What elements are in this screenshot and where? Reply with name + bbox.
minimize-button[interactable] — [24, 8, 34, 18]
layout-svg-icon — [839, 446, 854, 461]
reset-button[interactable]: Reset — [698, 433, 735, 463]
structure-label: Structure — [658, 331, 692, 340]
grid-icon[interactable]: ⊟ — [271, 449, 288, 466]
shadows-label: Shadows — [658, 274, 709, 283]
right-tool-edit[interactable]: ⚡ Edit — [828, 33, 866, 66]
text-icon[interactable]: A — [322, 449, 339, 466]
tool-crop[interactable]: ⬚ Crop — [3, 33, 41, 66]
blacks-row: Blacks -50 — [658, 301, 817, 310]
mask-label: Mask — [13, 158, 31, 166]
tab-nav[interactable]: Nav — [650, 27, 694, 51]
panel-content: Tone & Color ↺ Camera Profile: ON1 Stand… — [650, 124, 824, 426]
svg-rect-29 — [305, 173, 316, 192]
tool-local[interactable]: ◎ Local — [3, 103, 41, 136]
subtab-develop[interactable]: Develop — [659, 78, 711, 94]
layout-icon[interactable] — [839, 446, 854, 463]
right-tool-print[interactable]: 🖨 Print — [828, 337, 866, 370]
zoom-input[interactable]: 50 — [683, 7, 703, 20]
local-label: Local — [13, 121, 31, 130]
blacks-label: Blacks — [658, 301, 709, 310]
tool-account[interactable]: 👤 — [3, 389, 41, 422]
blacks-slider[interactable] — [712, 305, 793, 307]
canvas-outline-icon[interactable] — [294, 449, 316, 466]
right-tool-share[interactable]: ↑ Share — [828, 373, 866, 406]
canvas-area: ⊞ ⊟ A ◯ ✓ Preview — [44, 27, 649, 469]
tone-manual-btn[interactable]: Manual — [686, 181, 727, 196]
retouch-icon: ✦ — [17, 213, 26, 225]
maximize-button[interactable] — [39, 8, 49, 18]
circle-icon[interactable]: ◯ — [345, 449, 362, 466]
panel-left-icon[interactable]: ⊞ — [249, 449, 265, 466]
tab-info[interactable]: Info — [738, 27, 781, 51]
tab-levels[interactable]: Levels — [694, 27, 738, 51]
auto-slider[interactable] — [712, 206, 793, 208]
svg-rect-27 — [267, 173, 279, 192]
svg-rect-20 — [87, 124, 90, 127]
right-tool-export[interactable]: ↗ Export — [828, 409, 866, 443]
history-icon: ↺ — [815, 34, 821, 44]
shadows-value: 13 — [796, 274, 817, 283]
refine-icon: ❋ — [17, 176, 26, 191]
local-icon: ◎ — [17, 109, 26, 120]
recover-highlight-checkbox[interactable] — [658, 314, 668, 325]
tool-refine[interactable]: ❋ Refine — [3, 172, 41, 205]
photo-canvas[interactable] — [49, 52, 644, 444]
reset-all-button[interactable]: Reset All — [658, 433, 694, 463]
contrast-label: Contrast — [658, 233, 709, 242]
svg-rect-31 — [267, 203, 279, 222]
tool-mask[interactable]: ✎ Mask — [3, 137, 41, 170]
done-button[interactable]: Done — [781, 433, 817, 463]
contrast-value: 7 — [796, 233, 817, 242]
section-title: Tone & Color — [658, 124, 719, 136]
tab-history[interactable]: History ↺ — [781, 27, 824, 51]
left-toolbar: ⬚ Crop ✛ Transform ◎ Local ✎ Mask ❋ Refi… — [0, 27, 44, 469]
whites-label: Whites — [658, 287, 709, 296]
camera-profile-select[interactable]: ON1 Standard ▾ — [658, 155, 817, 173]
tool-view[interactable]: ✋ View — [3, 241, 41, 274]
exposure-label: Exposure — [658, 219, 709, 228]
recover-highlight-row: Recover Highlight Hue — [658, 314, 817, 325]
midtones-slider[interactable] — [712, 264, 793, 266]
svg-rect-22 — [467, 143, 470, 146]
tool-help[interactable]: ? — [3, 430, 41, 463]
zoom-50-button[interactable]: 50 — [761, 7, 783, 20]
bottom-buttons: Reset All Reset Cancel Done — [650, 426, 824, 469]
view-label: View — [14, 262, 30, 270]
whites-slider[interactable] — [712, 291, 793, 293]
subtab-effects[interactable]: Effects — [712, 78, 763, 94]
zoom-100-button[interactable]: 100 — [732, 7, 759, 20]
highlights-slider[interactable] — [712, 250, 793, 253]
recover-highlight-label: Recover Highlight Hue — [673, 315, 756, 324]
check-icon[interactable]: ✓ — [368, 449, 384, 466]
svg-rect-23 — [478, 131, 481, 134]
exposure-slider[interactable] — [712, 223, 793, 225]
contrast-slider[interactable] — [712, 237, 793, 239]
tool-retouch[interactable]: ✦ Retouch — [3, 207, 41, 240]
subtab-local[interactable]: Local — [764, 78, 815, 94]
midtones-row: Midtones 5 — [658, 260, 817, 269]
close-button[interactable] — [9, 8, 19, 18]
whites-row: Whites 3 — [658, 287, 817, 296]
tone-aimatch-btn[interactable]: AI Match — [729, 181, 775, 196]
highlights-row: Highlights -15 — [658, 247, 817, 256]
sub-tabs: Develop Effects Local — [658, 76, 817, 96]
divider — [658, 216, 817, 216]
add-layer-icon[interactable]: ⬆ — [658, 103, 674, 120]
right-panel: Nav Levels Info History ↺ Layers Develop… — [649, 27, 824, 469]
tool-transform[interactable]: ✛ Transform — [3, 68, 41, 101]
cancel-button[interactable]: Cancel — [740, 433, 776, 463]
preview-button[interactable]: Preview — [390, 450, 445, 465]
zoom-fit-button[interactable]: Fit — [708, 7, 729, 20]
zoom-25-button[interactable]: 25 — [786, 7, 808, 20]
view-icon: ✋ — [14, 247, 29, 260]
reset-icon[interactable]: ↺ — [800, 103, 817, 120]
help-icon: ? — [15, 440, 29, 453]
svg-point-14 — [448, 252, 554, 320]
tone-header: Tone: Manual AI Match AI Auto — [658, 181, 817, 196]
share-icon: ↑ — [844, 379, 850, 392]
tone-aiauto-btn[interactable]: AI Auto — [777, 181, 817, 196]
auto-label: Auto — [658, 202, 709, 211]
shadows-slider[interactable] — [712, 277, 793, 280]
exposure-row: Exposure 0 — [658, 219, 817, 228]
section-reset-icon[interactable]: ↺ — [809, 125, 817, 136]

*Task requirements*
All the lines above should be written out once more, exactly.

*Your response*
What elements are in this screenshot and where? Reply with name + bbox.
minimize-button[interactable] — [24, 8, 34, 18]
layout-svg-icon — [839, 446, 854, 461]
reset-button[interactable]: Reset — [698, 433, 735, 463]
structure-label: Structure — [658, 331, 692, 340]
grid-icon[interactable]: ⊟ — [271, 449, 288, 466]
shadows-label: Shadows — [658, 274, 709, 283]
right-tool-edit[interactable]: ⚡ Edit — [828, 33, 866, 66]
text-icon[interactable]: A — [322, 449, 339, 466]
tool-crop[interactable]: ⬚ Crop — [3, 33, 41, 66]
blacks-row: Blacks -50 — [658, 301, 817, 310]
mask-label: Mask — [13, 158, 31, 166]
tab-nav[interactable]: Nav — [650, 27, 694, 51]
panel-content: Tone & Color ↺ Camera Profile: ON1 Stand… — [650, 124, 824, 426]
svg-rect-29 — [305, 173, 316, 192]
tool-local[interactable]: ◎ Local — [3, 103, 41, 136]
subtab-develop[interactable]: Develop — [659, 78, 711, 94]
layout-icon[interactable] — [839, 446, 854, 463]
right-tool-print[interactable]: 🖨 Print — [828, 337, 866, 370]
zoom-input[interactable]: 50 — [683, 7, 703, 20]
local-label: Local — [13, 121, 31, 130]
blacks-label: Blacks — [658, 301, 709, 310]
tool-account[interactable]: 👤 — [3, 389, 41, 422]
blacks-slider[interactable] — [712, 305, 793, 307]
canvas-outline-icon[interactable] — [294, 449, 316, 466]
right-tool-share[interactable]: ↑ Share — [828, 373, 866, 406]
canvas-area: ⊞ ⊟ A ◯ ✓ Preview — [44, 27, 649, 469]
tone-manual-btn[interactable]: Manual — [686, 181, 727, 196]
retouch-icon: ✦ — [17, 213, 26, 225]
maximize-button[interactable] — [39, 8, 49, 18]
circle-icon[interactable]: ◯ — [345, 449, 362, 466]
panel-left-icon[interactable]: ⊞ — [249, 449, 265, 466]
tab-info[interactable]: Info — [738, 27, 781, 51]
tab-levels[interactable]: Levels — [694, 27, 738, 51]
auto-slider[interactable] — [712, 206, 793, 208]
svg-rect-27 — [267, 173, 279, 192]
svg-rect-20 — [87, 124, 90, 127]
right-tool-export[interactable]: ↗ Export — [828, 409, 866, 443]
history-icon: ↺ — [815, 34, 821, 44]
shadows-value: 13 — [796, 274, 817, 283]
refine-icon: ❋ — [17, 176, 26, 191]
local-icon: ◎ — [17, 109, 26, 120]
recover-highlight-checkbox[interactable] — [658, 314, 668, 325]
tool-refine[interactable]: ❋ Refine — [3, 172, 41, 205]
photo-canvas[interactable] — [49, 52, 644, 444]
reset-all-button[interactable]: Reset All — [658, 433, 694, 463]
contrast-label: Contrast — [658, 233, 709, 242]
svg-rect-31 — [267, 203, 279, 222]
tool-mask[interactable]: ✎ Mask — [3, 137, 41, 170]
done-button[interactable]: Done — [781, 433, 817, 463]
contrast-value: 7 — [796, 233, 817, 242]
section-title: Tone & Color — [658, 124, 719, 136]
tab-history[interactable]: History ↺ — [781, 27, 824, 51]
left-toolbar: ⬚ Crop ✛ Transform ◎ Local ✎ Mask ❋ Refi… — [0, 27, 44, 469]
whites-label: Whites — [658, 287, 709, 296]
camera-profile-select[interactable]: ON1 Standard ▾ — [658, 155, 817, 173]
tool-view[interactable]: ✋ View — [3, 241, 41, 274]
exposure-label: Exposure — [658, 219, 709, 228]
recover-highlight-row: Recover Highlight Hue — [658, 314, 817, 325]
midtones-slider[interactable] — [712, 264, 793, 266]
svg-rect-22 — [467, 143, 470, 146]
tool-help[interactable]: ? — [3, 430, 41, 463]
zoom-50-button[interactable]: 50 — [761, 7, 783, 20]
bottom-buttons: Reset All Reset Cancel Done — [650, 426, 824, 469]
view-label: View — [14, 262, 30, 270]
whites-slider[interactable] — [712, 291, 793, 293]
subtab-effects[interactable]: Effects — [712, 78, 763, 94]
zoom-100-button[interactable]: 100 — [732, 7, 759, 20]
highlights-slider[interactable] — [712, 250, 793, 253]
recover-highlight-label: Recover Highlight Hue — [673, 315, 756, 324]
check-icon[interactable]: ✓ — [368, 449, 384, 466]
svg-rect-23 — [478, 131, 481, 134]
exposure-slider[interactable] — [712, 223, 793, 225]
contrast-slider[interactable] — [712, 237, 793, 239]
tool-retouch[interactable]: ✦ Retouch — [3, 207, 41, 240]
subtab-local[interactable]: Local — [764, 78, 815, 94]
midtones-row: Midtones 5 — [658, 260, 817, 269]
close-button[interactable] — [9, 8, 19, 18]
whites-row: Whites 3 — [658, 287, 817, 296]
tone-aimatch-btn[interactable]: AI Match — [729, 181, 775, 196]
highlights-row: Highlights -15 — [658, 247, 817, 256]
sub-tabs: Develop Effects Local — [658, 76, 817, 96]
divider — [658, 216, 817, 216]
add-layer-icon[interactable]: ⬆ — [658, 103, 674, 120]
right-panel: Nav Levels Info History ↺ Layers Develop… — [649, 27, 824, 469]
tool-transform[interactable]: ✛ Transform — [3, 68, 41, 101]
cancel-button[interactable]: Cancel — [740, 433, 776, 463]
preview-button[interactable]: Preview — [390, 450, 445, 465]
zoom-fit-button[interactable]: Fit — [708, 7, 729, 20]
zoom-25-button[interactable]: 25 — [786, 7, 808, 20]
view-icon: ✋ — [14, 247, 29, 260]
reset-icon[interactable]: ↺ — [800, 103, 817, 120]
help-icon: ? — [15, 440, 29, 453]
svg-point-14 — [448, 252, 554, 320]
tone-header: Tone: Manual AI Match AI Auto — [658, 181, 817, 196]
share-icon: ↑ — [844, 379, 850, 392]
tone-aiauto-btn[interactable]: AI Auto — [777, 181, 817, 196]
auto-label: Auto — [658, 202, 709, 211]
shadows-slider[interactable] — [712, 277, 793, 280]
exposure-row: Exposure 0 — [658, 219, 817, 228]
section-reset-icon[interactable]: ↺ — [809, 125, 817, 136]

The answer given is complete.